Monday, January 27, 2014

Just a Spoonful of Sugar

By Heather Toner

In true disney nerd fashion, I went to see Mary Poppins at the El Capitan theater a couple Fridays ago with a few girlfriends.  That in itself isn't that nerdy, but did I mention it was a sing-along screening?  Yep.  How ya like me now?


We sat up in the balcony of the gorgeous Hollywood theater and belted out the words to Step in Time, Supercalifragilisticexpialidocious, and Let's Go Fly a Kite.  We even did our best to croon along with Julie Andrews on Feed the Birds.   It was fun.  Good Disney fun.  
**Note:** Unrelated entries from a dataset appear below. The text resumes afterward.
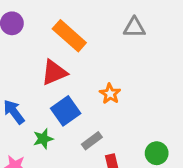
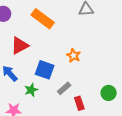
red triangle: (54, 72) -> (20, 46), moved
blue square: (66, 111) -> (45, 70), turned -30

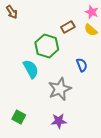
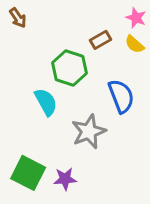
blue semicircle: (82, 65) -> (121, 96), size x1.6
green square: (19, 117) -> (28, 173), size x1.6
purple star: (59, 121) -> (65, 179), moved

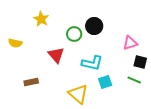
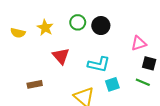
yellow star: (41, 19) -> (45, 28), moved
green circle: (74, 34) -> (78, 22), moved
yellow semicircle: (15, 43) -> (18, 33), moved

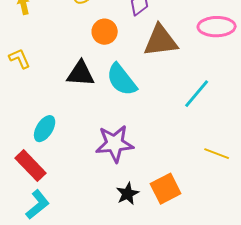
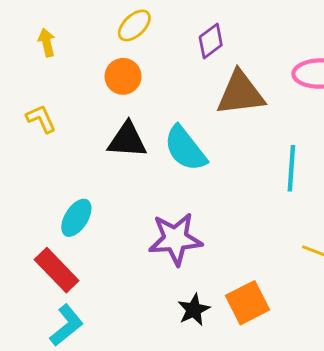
orange circle: (105, 32) -> (123, 76), moved
cyan line: (197, 94) -> (291, 168), turned -36

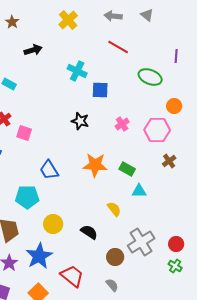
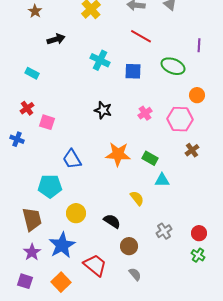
blue square: (100, 90) -> (133, 71), moved
gray cross: (141, 242) -> (164, 231), size x0.6
brown circle: (115, 257) -> (129, 246), moved

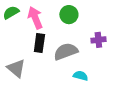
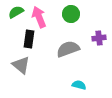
black rectangle: (39, 43) -> (29, 39), moved
cyan semicircle: (81, 76) -> (79, 85), moved

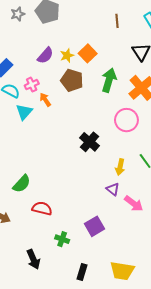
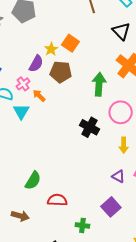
purple semicircle: (45, 55) -> (36, 64), moved
green arrow: (109, 80) -> (99, 84), moved
pink circle: (126, 120) -> (121, 112), moved
purple triangle: (113, 189) -> (118, 176), moved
Afterwards, we did our best to creatively pose in front of the backdrops set up in the lobby.  All in all, a fun friday out!  


And just for the record; I think Mary Poppins is one of the best films ever made.  I love it.  Even though I've seen it dozens of times, it never fails to impress me or make me smile.  It's just goodness all rolled up in celluloid.  And that never gets old!


Tuesday, January 21, 2014

Black Violin At The Music Center

By Heather Toner


I have moments when I can't help but completely geek out and become a total fangirl, when I know I need to just keep my cool.  Such occasion happened just this past weekend when the hip hop / classical group Black Violin played The Music Center.  I saw them perform their set twice and each time I found myself completely swept away by their showmanship and incredible skill.  The pair of classically trained violinists had the LA audience eating out of the palm of their hands...And also waving their hands like they just don't care.  

I was thrilled and honored to have the opportunity to capture the events for social media and it was an added bonus when I got to meet the band (and they even complimented my social media skills!)  If you ever get the chance to see Black Violin in concert, go see them - It's an experience you won't want to miss! 

Sunday, January 12, 2014

Something from the Weekend... Giselle the Movie

By Heather Toner

I am so proud about this special event I helped cook up for The Music Center with the American Cinemateque and Dance Camera West last night - It's was the Los Angeles premiere of a new film version of the ballet Giselle, starring Gillian Murphy and Qi Huan.  The film explores the new production from the Royal New Zealand Ballet, who will be performing it live at The Music Center later this month.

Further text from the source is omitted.